▶ _BRIEF_
Find how many lines in the material below contain the word "laimėti" and give only that number.

▶ _MATERIAL SUPPLIED_
• • •

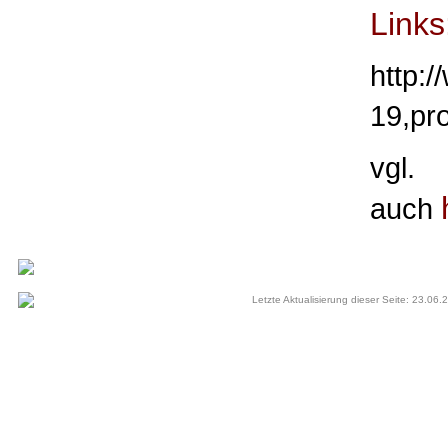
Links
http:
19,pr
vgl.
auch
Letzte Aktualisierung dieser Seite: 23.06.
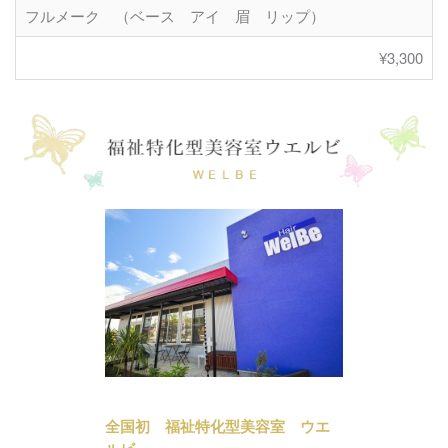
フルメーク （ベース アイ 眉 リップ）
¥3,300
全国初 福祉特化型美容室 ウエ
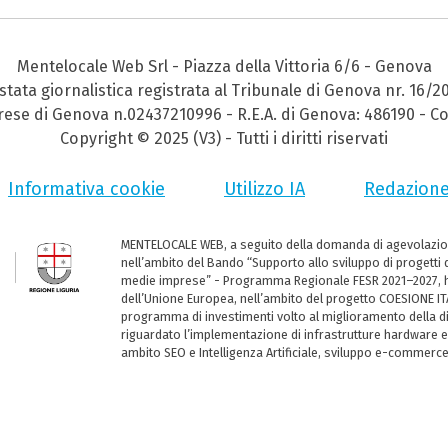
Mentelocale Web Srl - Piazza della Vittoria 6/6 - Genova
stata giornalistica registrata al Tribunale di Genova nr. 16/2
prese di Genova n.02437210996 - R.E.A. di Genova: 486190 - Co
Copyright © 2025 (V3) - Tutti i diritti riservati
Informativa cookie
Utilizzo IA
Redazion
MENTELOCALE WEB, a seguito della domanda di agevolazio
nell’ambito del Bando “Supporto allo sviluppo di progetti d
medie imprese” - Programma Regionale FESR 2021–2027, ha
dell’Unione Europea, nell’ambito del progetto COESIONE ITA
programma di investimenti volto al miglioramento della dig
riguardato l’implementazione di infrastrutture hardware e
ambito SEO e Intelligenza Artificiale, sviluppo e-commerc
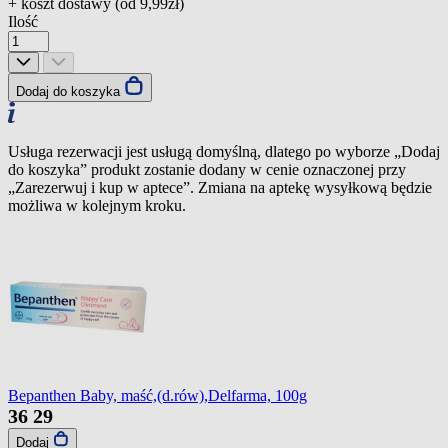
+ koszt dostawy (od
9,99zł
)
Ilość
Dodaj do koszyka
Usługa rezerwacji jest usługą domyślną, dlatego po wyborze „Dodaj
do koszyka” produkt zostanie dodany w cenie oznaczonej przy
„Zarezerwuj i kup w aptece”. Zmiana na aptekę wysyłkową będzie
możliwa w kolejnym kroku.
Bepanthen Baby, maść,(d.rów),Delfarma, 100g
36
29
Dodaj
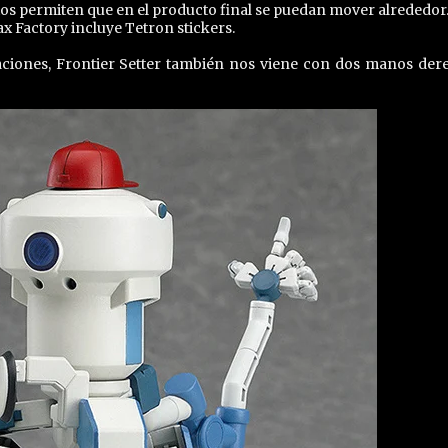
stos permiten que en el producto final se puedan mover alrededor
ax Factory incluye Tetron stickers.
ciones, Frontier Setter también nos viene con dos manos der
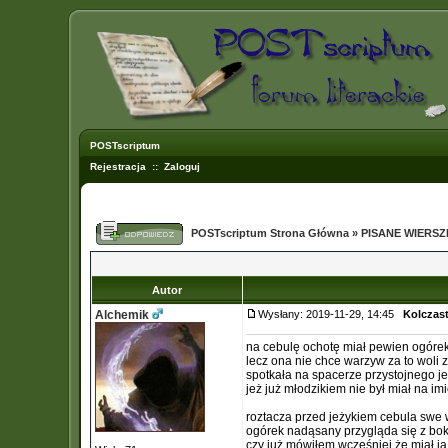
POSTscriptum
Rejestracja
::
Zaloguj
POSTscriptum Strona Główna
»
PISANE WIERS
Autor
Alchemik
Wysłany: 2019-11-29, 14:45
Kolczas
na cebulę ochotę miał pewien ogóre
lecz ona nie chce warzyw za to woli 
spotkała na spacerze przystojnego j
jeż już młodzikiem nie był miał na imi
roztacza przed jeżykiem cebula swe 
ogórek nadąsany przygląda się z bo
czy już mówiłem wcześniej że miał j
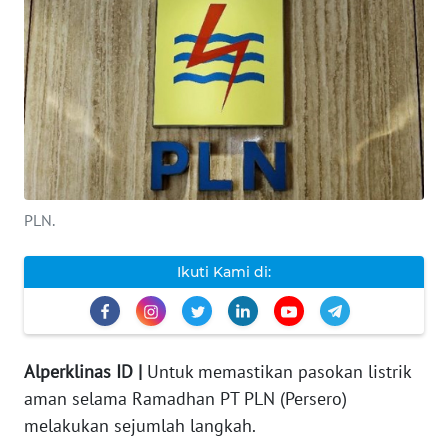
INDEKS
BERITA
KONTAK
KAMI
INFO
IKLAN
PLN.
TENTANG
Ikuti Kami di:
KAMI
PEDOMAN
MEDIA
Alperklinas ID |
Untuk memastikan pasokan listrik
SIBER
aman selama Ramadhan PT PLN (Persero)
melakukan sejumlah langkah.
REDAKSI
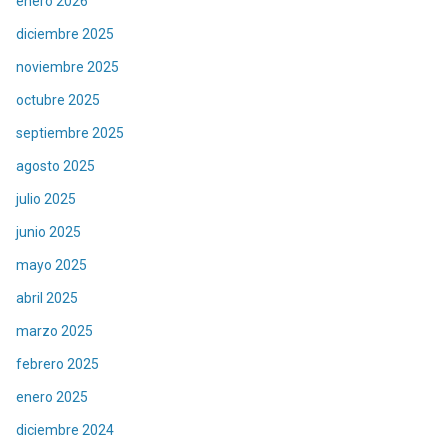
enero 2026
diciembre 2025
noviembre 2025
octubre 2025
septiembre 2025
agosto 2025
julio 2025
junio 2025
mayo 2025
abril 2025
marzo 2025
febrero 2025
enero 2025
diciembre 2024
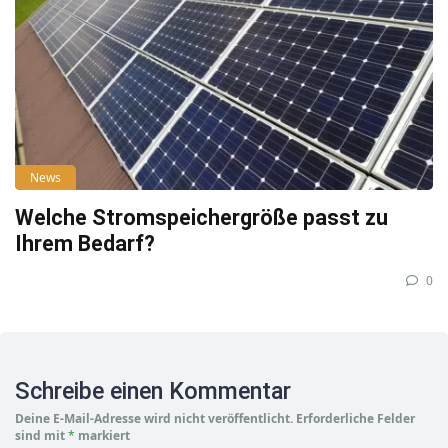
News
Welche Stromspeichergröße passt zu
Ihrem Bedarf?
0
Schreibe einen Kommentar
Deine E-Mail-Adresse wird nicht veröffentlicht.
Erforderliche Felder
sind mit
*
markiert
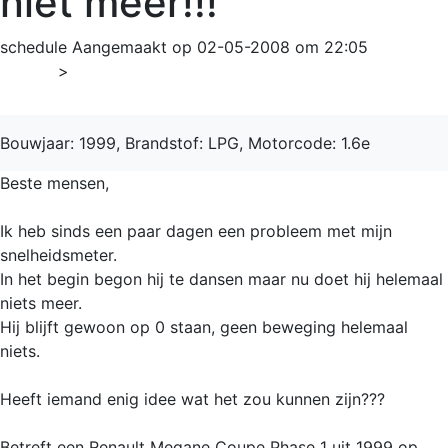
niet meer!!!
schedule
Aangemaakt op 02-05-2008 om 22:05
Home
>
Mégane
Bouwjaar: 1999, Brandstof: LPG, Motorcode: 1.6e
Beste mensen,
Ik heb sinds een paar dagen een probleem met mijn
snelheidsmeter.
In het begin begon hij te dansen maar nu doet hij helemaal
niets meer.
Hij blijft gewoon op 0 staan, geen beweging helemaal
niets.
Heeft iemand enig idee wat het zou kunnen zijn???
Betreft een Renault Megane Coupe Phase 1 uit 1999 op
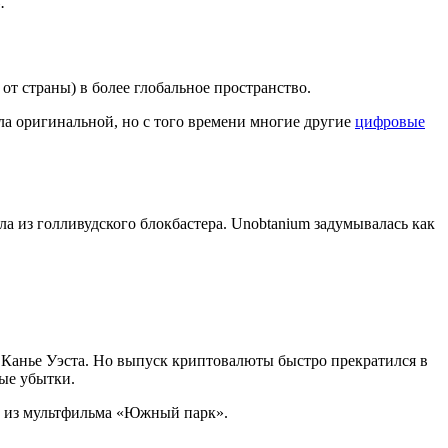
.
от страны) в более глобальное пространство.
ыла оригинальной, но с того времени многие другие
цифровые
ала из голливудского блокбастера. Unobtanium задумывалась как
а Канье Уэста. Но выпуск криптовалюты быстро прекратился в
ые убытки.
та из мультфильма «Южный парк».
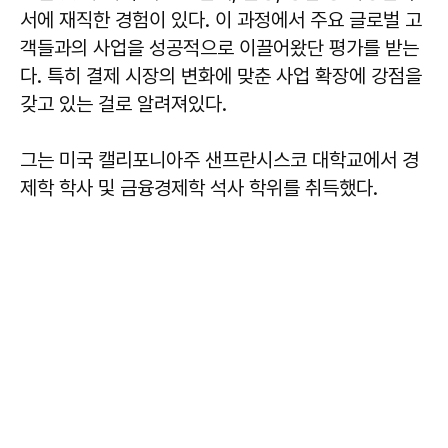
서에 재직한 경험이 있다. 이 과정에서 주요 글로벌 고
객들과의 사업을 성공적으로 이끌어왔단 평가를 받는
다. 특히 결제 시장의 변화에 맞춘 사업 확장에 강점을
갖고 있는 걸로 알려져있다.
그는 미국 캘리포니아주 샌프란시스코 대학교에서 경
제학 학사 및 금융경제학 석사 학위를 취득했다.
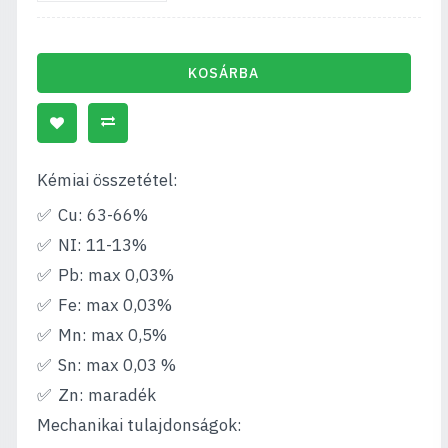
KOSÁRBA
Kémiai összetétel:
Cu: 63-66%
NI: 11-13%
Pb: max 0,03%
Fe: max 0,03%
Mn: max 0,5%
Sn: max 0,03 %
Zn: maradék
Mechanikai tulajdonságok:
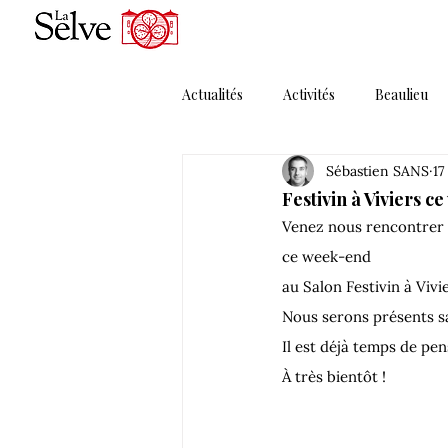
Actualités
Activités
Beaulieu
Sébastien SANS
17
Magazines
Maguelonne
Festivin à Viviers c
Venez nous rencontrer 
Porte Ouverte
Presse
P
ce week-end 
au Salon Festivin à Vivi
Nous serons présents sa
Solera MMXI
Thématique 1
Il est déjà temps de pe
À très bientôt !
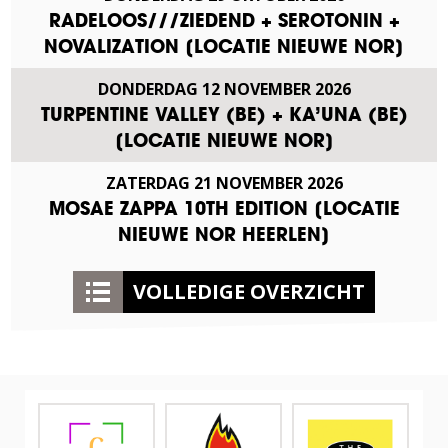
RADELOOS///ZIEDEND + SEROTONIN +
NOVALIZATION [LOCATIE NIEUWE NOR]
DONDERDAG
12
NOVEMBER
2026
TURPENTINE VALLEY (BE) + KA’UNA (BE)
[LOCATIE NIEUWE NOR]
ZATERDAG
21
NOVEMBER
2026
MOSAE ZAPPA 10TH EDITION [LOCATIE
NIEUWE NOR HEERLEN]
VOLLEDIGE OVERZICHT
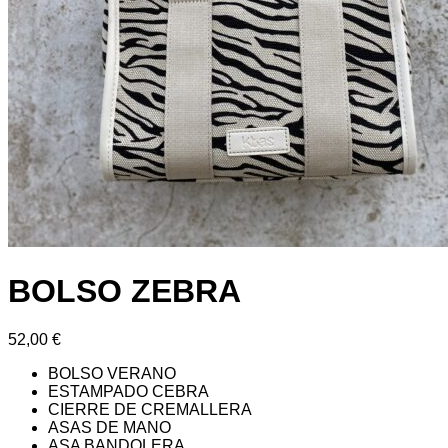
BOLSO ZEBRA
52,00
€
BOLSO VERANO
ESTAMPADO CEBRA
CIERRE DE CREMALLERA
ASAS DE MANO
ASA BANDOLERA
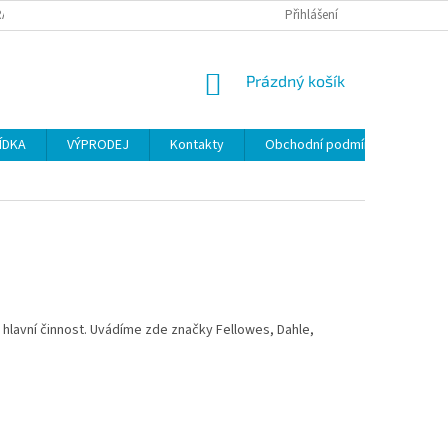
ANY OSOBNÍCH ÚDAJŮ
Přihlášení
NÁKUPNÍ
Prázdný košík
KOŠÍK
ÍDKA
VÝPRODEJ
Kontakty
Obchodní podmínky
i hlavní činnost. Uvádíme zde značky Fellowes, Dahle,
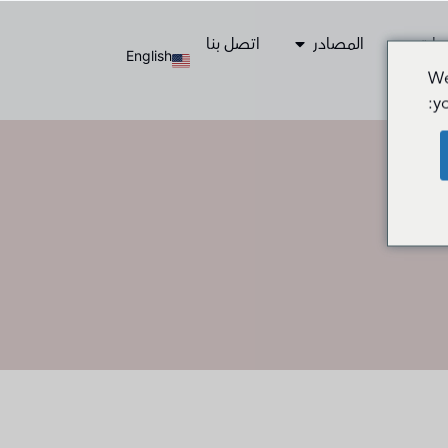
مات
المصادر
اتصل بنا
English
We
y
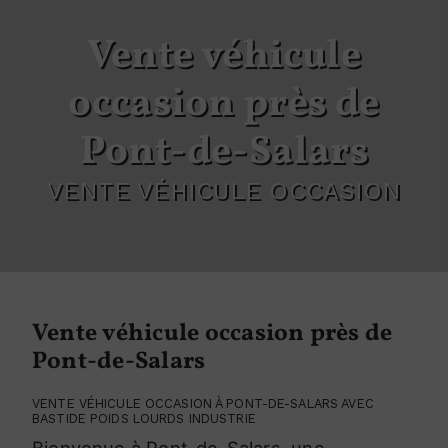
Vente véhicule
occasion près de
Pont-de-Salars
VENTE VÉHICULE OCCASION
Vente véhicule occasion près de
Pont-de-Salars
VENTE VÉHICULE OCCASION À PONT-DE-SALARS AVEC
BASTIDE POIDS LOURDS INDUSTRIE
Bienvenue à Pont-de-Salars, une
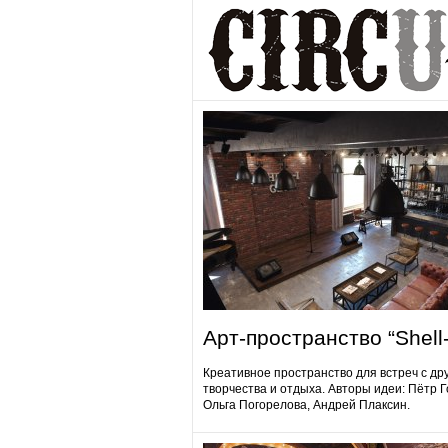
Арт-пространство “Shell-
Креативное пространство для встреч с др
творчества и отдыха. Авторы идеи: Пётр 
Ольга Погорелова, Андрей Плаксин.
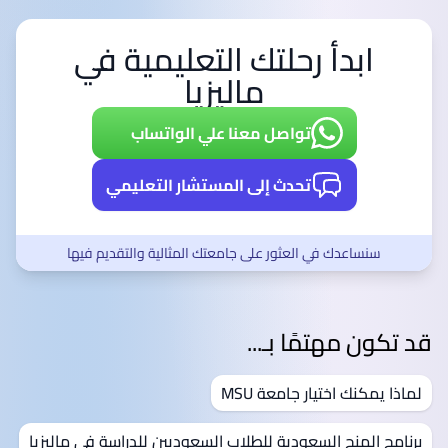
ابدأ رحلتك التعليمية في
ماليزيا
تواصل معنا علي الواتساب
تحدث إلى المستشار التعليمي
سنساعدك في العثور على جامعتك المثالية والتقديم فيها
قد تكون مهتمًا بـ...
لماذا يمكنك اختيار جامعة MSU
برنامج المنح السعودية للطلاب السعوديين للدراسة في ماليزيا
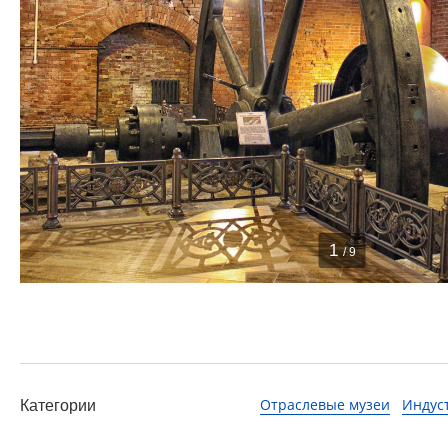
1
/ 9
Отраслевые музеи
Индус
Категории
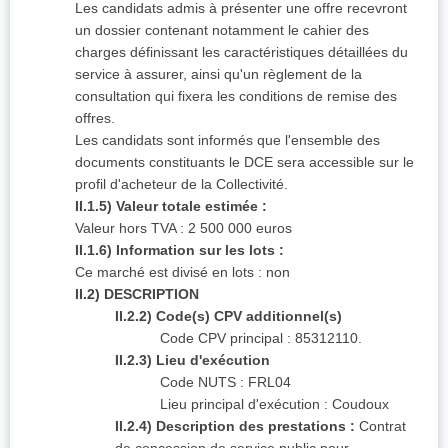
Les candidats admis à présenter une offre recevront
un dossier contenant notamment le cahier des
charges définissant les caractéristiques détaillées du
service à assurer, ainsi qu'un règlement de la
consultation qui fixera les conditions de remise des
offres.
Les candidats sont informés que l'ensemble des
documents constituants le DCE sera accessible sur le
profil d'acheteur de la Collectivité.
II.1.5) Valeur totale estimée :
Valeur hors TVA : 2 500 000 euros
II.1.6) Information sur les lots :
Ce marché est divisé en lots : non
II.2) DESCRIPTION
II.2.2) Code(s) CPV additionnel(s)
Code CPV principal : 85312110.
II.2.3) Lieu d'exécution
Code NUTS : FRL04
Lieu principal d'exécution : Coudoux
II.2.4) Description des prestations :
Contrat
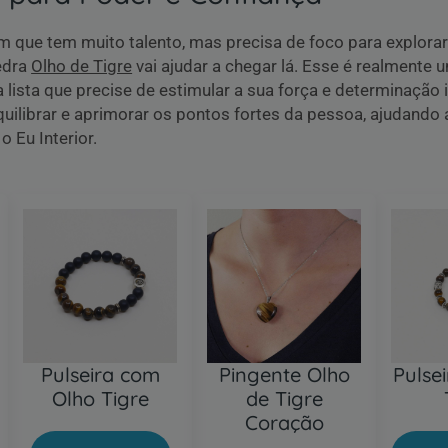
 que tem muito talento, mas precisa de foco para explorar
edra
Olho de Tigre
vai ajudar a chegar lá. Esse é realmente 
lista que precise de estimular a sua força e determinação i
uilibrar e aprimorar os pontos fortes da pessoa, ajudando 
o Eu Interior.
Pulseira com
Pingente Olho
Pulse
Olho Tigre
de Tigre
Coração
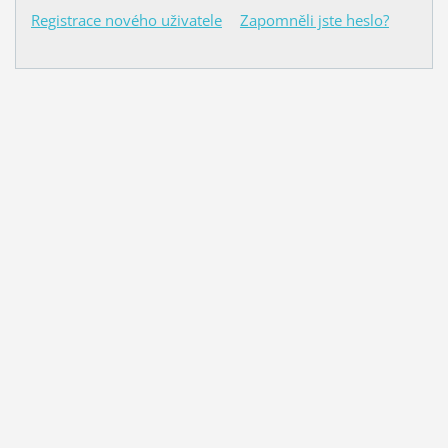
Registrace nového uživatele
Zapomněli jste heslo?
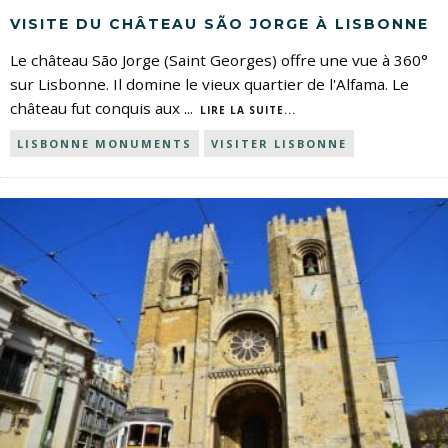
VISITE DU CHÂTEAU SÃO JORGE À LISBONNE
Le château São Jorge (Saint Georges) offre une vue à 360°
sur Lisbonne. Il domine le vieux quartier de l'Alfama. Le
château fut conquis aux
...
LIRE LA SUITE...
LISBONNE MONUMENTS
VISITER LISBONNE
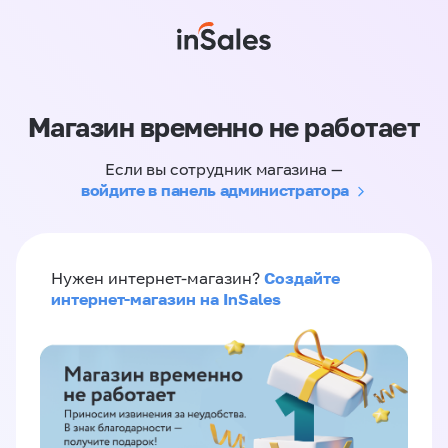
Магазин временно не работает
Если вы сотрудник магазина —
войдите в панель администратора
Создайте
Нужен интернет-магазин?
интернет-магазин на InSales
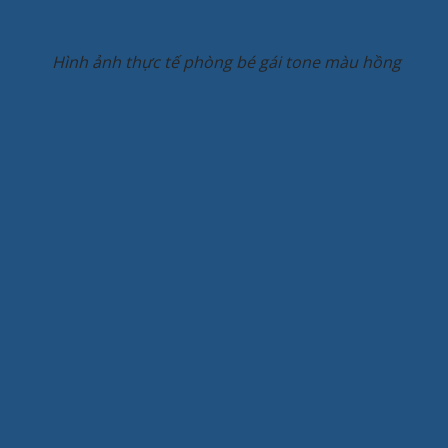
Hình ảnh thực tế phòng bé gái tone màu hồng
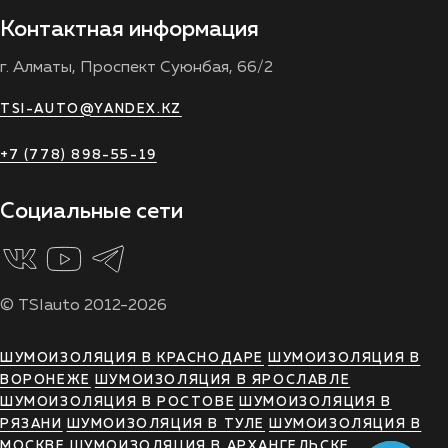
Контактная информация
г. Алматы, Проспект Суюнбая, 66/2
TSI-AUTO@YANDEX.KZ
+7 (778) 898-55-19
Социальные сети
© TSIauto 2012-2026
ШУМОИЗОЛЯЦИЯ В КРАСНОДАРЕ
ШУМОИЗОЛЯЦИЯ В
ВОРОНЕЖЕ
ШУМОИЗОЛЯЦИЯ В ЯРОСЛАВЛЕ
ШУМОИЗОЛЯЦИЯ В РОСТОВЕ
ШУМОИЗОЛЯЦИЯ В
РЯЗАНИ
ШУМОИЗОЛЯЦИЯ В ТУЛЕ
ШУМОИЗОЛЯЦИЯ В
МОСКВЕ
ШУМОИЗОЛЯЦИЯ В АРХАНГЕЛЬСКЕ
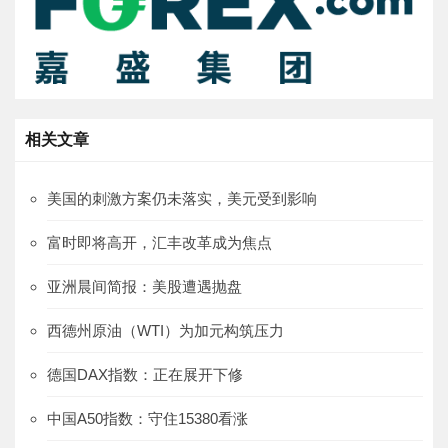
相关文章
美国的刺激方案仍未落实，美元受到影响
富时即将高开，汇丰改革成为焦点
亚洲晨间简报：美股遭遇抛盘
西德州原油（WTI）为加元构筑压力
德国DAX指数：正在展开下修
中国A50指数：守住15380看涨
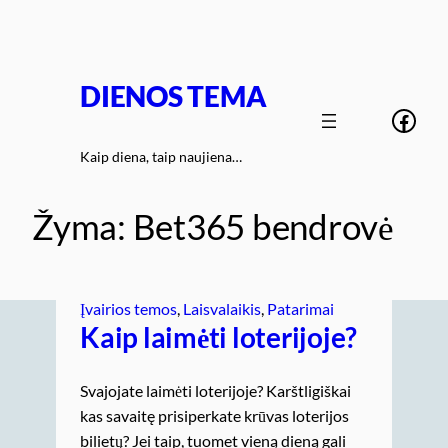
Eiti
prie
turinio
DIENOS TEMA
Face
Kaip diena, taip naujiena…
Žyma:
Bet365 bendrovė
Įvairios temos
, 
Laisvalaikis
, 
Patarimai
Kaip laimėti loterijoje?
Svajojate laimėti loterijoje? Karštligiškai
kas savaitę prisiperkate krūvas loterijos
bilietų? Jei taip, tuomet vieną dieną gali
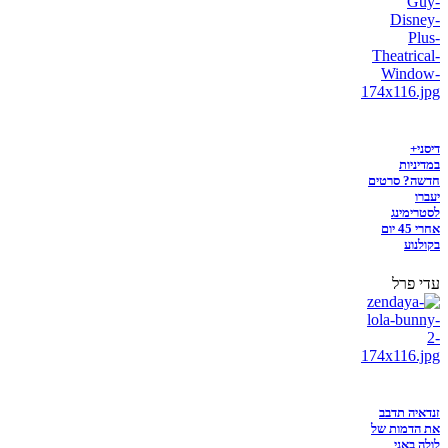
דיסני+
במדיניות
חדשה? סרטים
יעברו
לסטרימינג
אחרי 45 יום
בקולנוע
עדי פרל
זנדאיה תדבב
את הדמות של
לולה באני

• • •

▶ _ANSWER TO THIS PROBLEM_
2